• [Source data]

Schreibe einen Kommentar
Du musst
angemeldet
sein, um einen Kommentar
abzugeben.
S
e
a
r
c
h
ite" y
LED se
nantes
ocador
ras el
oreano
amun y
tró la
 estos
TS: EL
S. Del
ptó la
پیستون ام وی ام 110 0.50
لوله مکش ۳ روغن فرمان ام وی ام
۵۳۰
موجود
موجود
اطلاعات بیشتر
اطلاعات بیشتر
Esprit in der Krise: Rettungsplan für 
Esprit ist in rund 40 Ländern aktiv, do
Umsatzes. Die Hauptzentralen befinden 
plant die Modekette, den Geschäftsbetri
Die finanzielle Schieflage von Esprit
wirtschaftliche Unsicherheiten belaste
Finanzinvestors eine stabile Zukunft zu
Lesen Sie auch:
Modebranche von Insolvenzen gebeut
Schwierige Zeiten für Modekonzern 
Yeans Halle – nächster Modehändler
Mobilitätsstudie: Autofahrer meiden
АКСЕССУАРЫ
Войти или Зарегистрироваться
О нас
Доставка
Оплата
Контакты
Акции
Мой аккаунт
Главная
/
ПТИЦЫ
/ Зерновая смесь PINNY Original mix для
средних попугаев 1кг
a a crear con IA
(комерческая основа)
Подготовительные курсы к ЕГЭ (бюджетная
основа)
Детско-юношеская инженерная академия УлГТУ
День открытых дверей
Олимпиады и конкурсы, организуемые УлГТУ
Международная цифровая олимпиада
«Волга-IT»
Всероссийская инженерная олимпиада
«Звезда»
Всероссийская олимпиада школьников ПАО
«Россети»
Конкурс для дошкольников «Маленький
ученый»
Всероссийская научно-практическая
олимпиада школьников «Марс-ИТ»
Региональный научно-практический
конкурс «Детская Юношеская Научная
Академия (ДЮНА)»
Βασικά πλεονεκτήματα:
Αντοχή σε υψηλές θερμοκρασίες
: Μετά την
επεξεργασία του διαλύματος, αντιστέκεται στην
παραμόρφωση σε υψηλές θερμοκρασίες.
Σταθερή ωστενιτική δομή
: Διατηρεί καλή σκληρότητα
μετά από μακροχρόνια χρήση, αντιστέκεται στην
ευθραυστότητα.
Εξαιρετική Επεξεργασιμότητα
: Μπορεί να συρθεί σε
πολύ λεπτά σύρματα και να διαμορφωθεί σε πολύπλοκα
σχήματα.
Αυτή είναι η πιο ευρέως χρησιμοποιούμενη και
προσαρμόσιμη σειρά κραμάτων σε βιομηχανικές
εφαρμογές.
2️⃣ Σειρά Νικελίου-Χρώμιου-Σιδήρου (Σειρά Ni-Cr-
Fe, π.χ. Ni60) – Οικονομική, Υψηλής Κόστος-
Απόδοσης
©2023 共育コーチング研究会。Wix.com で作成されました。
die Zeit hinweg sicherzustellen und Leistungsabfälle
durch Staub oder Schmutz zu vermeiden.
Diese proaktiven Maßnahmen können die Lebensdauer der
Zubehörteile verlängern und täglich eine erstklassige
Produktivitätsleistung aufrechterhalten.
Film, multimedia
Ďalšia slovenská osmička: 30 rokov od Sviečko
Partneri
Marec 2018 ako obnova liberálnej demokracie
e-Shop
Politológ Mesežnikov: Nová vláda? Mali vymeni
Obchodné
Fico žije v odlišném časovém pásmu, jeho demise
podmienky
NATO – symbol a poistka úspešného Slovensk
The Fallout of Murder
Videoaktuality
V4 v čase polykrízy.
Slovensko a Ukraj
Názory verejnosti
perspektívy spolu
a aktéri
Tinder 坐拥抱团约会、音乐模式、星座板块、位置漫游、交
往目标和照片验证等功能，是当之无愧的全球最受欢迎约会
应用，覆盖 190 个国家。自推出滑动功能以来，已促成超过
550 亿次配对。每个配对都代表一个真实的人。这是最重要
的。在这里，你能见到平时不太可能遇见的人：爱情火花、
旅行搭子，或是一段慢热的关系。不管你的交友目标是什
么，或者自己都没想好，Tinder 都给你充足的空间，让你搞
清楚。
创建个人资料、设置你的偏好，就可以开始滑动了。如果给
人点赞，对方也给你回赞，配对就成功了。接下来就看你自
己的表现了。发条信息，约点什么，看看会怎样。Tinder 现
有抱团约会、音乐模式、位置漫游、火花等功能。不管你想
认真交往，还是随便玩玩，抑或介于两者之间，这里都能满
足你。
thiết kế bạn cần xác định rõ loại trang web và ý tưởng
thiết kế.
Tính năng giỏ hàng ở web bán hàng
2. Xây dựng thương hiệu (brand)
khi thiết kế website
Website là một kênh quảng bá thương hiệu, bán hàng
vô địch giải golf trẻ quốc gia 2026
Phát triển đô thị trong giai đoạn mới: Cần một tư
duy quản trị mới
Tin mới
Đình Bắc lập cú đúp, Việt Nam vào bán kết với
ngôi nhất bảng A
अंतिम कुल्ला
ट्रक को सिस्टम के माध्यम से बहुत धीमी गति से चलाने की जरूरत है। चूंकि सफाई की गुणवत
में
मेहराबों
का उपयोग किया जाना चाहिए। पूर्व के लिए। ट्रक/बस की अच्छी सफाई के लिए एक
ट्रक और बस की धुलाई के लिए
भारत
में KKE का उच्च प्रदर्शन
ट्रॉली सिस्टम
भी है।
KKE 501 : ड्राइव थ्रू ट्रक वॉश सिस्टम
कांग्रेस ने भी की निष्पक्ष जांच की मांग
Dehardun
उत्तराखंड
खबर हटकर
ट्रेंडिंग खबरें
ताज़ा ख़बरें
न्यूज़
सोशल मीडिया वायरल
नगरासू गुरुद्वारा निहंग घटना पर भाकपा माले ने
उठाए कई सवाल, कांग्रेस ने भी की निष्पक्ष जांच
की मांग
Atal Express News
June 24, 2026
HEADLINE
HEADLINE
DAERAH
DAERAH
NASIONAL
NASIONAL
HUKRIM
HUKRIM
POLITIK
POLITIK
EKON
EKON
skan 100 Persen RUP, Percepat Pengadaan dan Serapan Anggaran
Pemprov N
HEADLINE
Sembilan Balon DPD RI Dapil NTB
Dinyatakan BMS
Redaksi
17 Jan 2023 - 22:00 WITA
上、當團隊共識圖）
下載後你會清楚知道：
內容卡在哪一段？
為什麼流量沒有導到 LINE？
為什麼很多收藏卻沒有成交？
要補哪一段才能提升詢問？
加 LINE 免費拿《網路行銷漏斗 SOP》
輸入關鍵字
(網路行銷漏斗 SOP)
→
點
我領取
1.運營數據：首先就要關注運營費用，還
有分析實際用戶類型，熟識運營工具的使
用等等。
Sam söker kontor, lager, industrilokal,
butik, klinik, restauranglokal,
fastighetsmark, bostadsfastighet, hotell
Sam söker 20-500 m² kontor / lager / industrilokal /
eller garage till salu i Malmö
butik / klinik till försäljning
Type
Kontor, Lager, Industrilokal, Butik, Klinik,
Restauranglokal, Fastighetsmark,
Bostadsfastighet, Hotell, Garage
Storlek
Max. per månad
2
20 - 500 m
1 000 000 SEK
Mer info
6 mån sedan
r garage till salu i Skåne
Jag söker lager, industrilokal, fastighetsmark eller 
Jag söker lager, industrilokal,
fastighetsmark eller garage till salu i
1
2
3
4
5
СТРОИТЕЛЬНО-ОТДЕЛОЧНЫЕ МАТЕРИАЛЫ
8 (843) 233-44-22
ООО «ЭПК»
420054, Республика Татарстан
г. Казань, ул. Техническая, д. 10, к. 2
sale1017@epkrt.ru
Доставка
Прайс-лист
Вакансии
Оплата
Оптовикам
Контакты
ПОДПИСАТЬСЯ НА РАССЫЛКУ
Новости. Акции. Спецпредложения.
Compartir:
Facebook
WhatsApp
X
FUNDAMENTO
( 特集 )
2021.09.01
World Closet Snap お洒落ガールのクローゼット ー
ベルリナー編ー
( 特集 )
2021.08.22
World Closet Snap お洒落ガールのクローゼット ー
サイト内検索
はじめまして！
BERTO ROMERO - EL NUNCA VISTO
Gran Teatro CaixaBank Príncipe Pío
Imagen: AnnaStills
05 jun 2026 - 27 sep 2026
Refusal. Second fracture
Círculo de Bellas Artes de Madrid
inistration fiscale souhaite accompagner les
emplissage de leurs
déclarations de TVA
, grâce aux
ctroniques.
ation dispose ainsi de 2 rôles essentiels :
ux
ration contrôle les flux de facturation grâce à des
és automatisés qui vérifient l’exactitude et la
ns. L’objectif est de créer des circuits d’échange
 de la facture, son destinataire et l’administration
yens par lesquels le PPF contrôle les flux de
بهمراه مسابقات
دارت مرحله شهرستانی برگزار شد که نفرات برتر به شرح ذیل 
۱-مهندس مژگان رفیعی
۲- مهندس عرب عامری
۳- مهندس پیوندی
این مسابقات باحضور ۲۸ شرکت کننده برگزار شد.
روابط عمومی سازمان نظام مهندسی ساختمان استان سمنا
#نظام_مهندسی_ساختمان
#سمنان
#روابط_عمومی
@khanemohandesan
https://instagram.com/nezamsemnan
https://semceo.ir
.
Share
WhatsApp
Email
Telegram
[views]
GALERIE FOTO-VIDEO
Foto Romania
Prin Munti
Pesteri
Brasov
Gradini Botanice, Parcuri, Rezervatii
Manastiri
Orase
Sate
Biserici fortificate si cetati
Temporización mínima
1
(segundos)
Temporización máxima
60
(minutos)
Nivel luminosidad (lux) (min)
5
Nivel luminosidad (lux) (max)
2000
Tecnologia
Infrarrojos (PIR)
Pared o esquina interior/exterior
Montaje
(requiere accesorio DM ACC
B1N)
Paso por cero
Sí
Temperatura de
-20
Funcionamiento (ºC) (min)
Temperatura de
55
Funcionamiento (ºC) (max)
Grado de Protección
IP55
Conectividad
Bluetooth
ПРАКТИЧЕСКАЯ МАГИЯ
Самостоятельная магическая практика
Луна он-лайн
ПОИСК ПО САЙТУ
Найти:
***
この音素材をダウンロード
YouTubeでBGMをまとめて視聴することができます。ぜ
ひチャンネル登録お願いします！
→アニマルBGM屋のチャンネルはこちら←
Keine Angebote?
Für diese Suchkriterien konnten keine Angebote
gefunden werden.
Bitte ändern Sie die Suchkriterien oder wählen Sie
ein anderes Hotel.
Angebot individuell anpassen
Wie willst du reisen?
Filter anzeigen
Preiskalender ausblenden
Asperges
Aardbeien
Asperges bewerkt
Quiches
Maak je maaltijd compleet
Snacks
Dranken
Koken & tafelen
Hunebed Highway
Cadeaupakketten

• [Activity] Identify each line in the records above containing the word "Suchkriterien"; copy those lines.

• [Answer below]
Für diese Suchkriterien konnten keine Angebote
Bitte ändern Sie die Suchkriterien oder wählen Sie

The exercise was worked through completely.